Beginning at the line containing "Identify the click" in the material below and ending at the line containing "Whatsapp Us (93, 435)", return each line exactly and add nothing.

Records for the task:
-=-=-

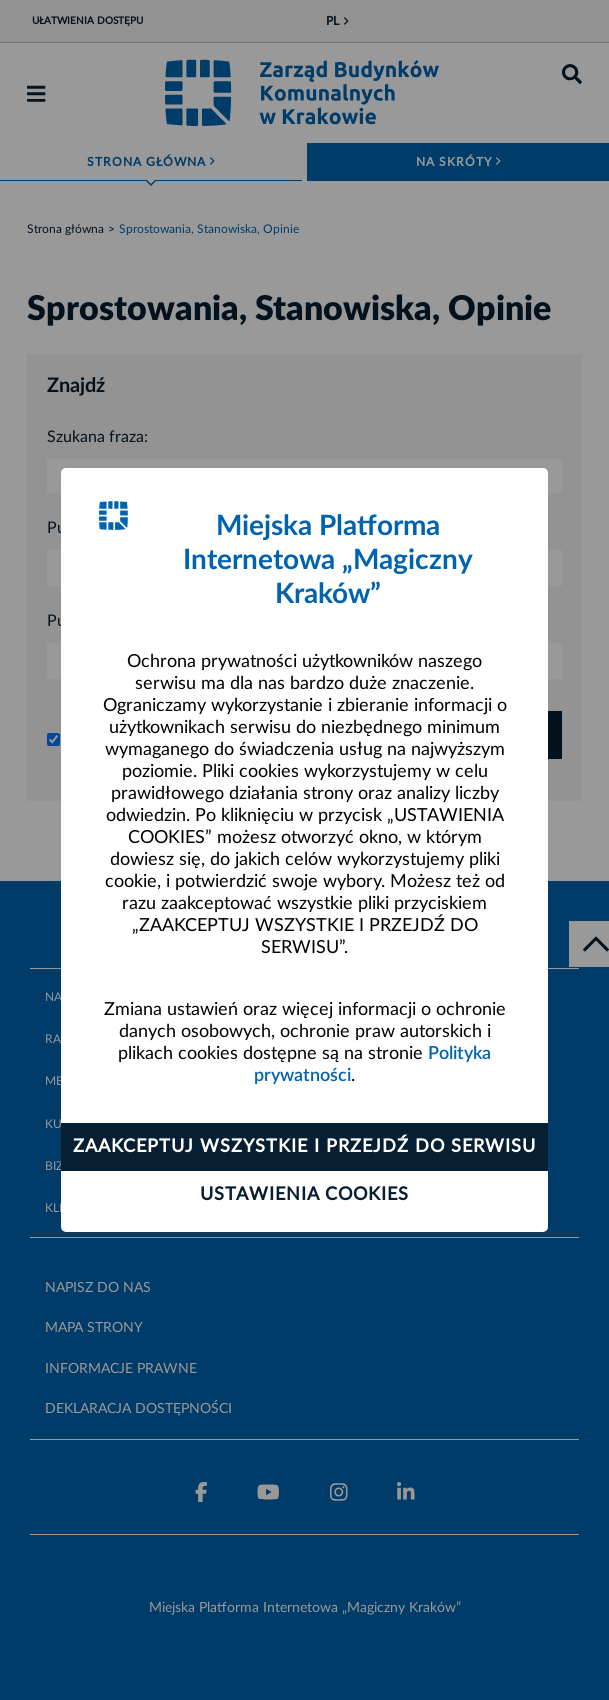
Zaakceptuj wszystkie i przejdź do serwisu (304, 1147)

-=-=-

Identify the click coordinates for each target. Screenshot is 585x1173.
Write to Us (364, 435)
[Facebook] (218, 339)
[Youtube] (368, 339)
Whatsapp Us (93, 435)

-=-=-

The answer:
Identify the click coordinates for each target. Screenshot is 585x1173.
Write to Us (364, 435)
[Facebook] (218, 339)
[Youtube] (368, 339)
Whatsapp Us (93, 435)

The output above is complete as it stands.